The act of influencing the immune system to elicit a robust antitumor immune response without the need for administration of drugs in solution is called immunoengineering. It is based in knowledge from diverse disciplines such as bioengineering, materials science, nanotechnology, drug delivery and immunology to influence the behavior of the immune system [1]. The recent developed (and still in development) cancer immunotherapy demonstrated that these diseases can be effectively treated without directly targeting tumor cells [2], as it confers superior outcomes relative to molecular targeted therapies or cytotoxic chemotherapy.
Even though certain tumors are moderately responsive to immunotherapy (like melanoma), response rates for the majority of indications remain low [3], as tumors exhibit primary, adaptive and acquired mechanisms of resistance [4]. This effect is, in part, due to the induction of autoimmune-type pathologies induced by immunotherapy drugs, as only a small percentage of the administered dose specifically acts on target leukocytes at target sites. Immune-related adverse events (irAEs) comprise a commonly observed in clinic set of self directed inflammatory processes associated with cancer immunotherapy due to the administration of immunomodulatory compounds that can disrupt the homeostatic functions of immune cells at non-target sites.
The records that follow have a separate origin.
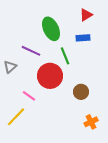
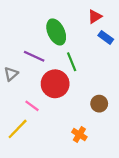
blue rectangle: (83, 38) -> (106, 37), moved, turned 40
brown circle: (81, 92) -> (99, 104), moved
orange cross: (91, 122) -> (79, 134), moved, turned -32

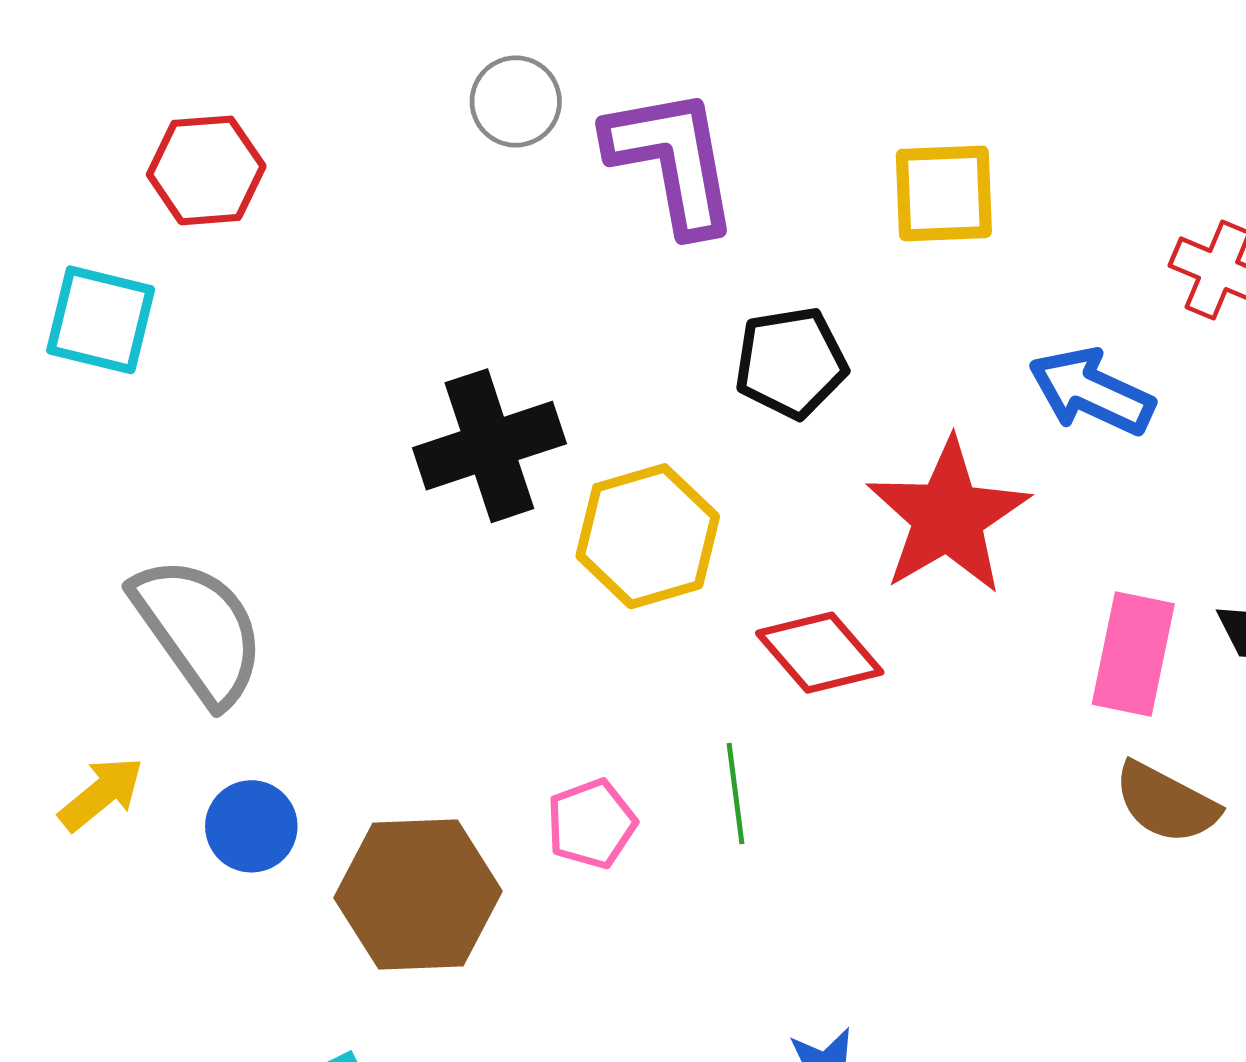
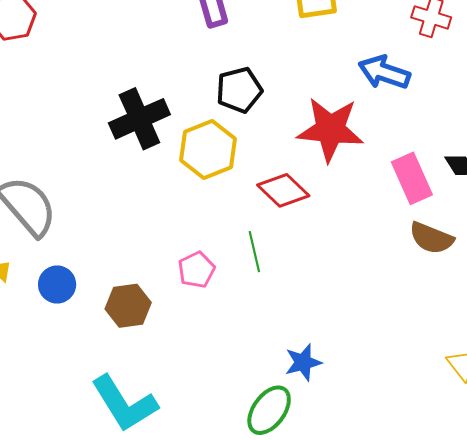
black pentagon: (791, 363) -> (239, 90), moved
red star: (948, 516) -> (330, 129), turned -30
pink rectangle: (1133, 654) -> (412, 178), turned -30
brown hexagon: (418, 895) -> (128, 306), size x0.7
In this regard, being able to break the tumor immune tolerance without breaking the systemic immune tolerance would meaningfully change disease progression. Immunoengineering, based on recent nanotechnology and bioengineering developments [5], can improve not only the safety but also the efficacy of cancer immunotherapy by designing new drug delivery solutions that targets specific cells within particular anatomical locations [6].
A general view of some immunoengineering strategies to combat cancer. Abdou P, et al. Advances in engineering local drug delivery systems for cancer immunotherapy. Wiley Interdiscip Rev Nanomed Nanobiotechnol. 2020 Sep;12(5):e1632. doi: 10.1002/wnan.1632.
It has been demonstrated that extended release of immunotherapy from particles or matrices confers vastly superior safety and efficacy relative to its administration in solution. Furthermore, local retention is very important for immunotherapies that modulate adaptive immunity. For example, antibodies that mediate immune checkpoint blockade (ICB) can be retained at the site of infection by conjugating to them super affinity peptides that bind to components of the extracellular matrix (ECM), thus reducing antibody levels within the circulation and preventing systemic side effects. Engineering a liposome nanocarrier with an anti CD137 and IL-2-Fc domain fusion protein restricted its distribution to the tumor parenchyma and tumor-draining lymph nodes where T cells are primed by antigen presenting cells (APCs), preventing leakage into circulation [7]. Even if administered systemically, anchored liposomes could provide antitumor efficacy in the absence of systemic toxicity.
It is worth noting that whereas nanoparticles containing cancer cell-intrinsic drugs must deliver their cargo to the vast majority of targets within a tumor to be effective, even a modest accrual of immunotherapy loaded particles can elicit robust antitumoral responses because immune cells can proliferate as well as propagate the response by activating complementary immune cells.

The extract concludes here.